The first comprehensive report analysing capital inflows in agribusiness investments globally was recently completed by specialist industry consultant High Quest Partners in New York. The report found that 40% of the current ag-focused assets under management (AUM) is invested in farmland, equating to US$51.5 billion. The rest is split up between private equity, credit/debt financing of companies, venture capital and impact investing in emerging economies. It’s clear that the lion’s share of AUM lies in farmland investments and the track record speaks for itself.

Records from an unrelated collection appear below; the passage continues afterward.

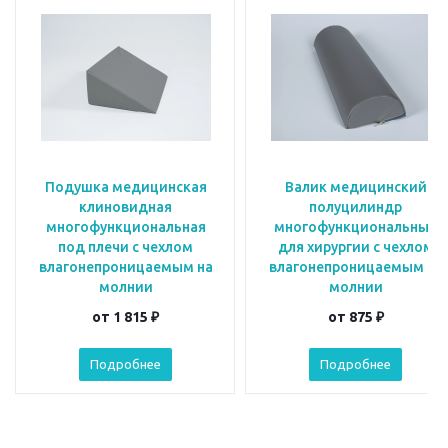
Подушка медицинская
Валик медицинский
клиновидная
полуцилиндр
многофункциональная
многофункциональный
под плечи с чехлом
для хирургии с чехлом
влагонепроницаемым на
влагонепроницаемым на
молнии
молнии
от
1 815 ₽
от
875 ₽
Подробнее
Подробнее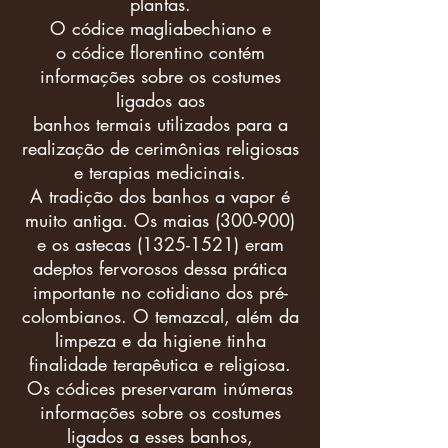
plantas.
O
códice magliabechiano
e
o
códice florentino
contém
informações sobre os costumes
ligados aos
banhos
termais
utilizados para a
realização de cerimônias religiosas
e terapias medicinais.
A tradição dos banhos a vapor é
muito antiga. Os
maias
(300-900)
e os
astecas
(1325-1521)
eram
adeptos fervorosos dessa prática
importante no cotidiano dos pré-
colombianos. O temazcal, além da
limpeza e da higiene tinha
finalidade terapêutica e religiosa.
Os códices preservaram inúmeras
informações sobre os costumes
ligados a esses banhos,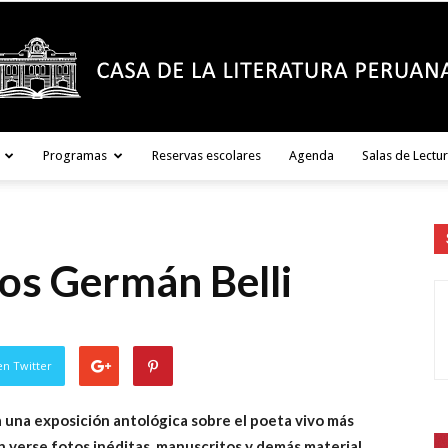
Programas
Reservas escolares
Agenda
Salas de Lectu
Casa
os Germán Belli
de
en Twitter
a una exposición antológica sobre el poeta vivo más
la
 verse fotos inéditas, manuscritos y demás material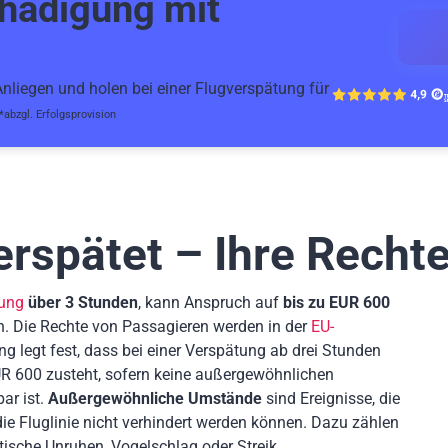
hädigung mit
liegen und holen bei einer Flugverspätung für
*abzgl. Erfolgsprovision
erspätet – Ihre Recht
tung
über 3 Stunden
, kann Anspruch auf
bis zu EUR 600
n. Die Rechte von Passagieren werden in der
EU-
ng legt fest, dass bei einer Verspätung ab drei Stunden
R 600 zusteht, sofern keine außergewöhnlichen
ar ist.
Außergewöhnliche Umstände
sind Ereignisse, die
 Fluglinie nicht verhindert werden können. Dazu zählen
tische Unruhen, Vogelschlag oder Streik.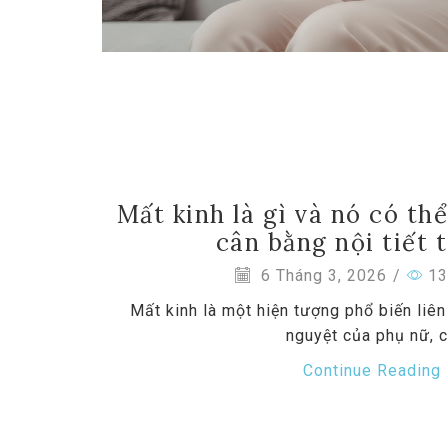
Mất kinh là gì và nó có t
cân bằng nội tiết 
6 Tháng 3, 2026
/
13
Mất kinh là một hiện tượng phổ biến liên
nguyệt của phụ nữ, 
Continue Reading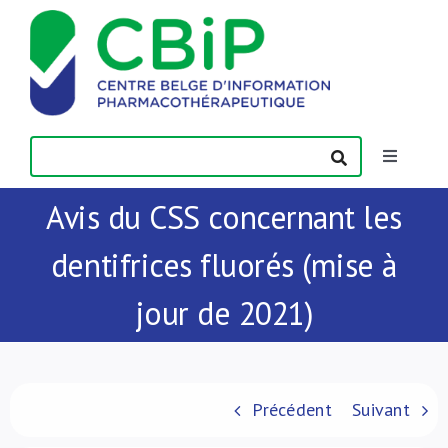
Passer
au
contenu
Toggle
Navigatio
Avis du CSS concernant les
Actualités
dentifrices fluorés (mise à
Publications
jour de 2021)
Formations
Contact
Précédent
Suivant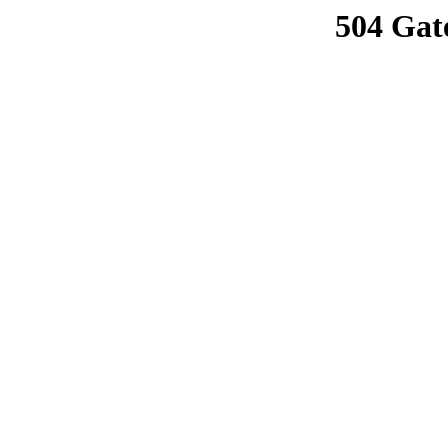
504 Gat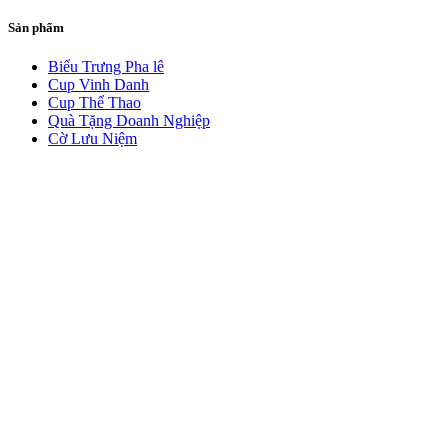
Sản phẩm
Biểu Trưng Pha lê
Cup Vinh Danh
Cup Thể Thao
Quà Tặng Doanh Nghiệp
Cờ Lưu Niệm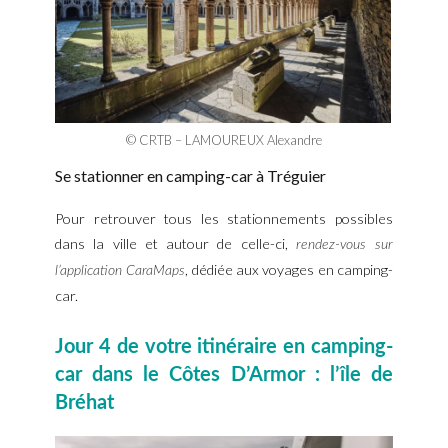
© CRTB – LAMOUREUX Alexandre
Se stationner en camping-car à Tréguier
Pour retrouver tous les stationnements possibles
dans la ville et autour de celle-ci,
rendez-vous sur
, dédiée aux voyages en camping-
l’application CaraMaps
car.
Jour 4 de votre itinéraire en camping-
car dans le Côtes D’Armor : l’île de
Bréhat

Beyond COVID-19, the challenge of feeding and clothing a growing population in the face of increasing weather volatility, decreasing arable land and diminishing available water resources will remain. The advent of the UN Sustainable Development Goals, combined with increased ‘shareholder activism’, has encouraged a new level of accountability.
Progressive, forward-thinking investors with an eye to current and future sustainability must now find environmentally credentialed asset managers, capable of producing food at scale with a regenerative approach to managing land and water resources.
Sustainable food production remains absolutely essential.
Farmland in developed economies has a compelling track record of generating resilient, uncorrelated absolute returns backed by real assets.
It will emerge largely unscathed from the wide-reaching consequences of the current COVID-19 crisis and represents even better value now when viewed on a risk-adjusted basis.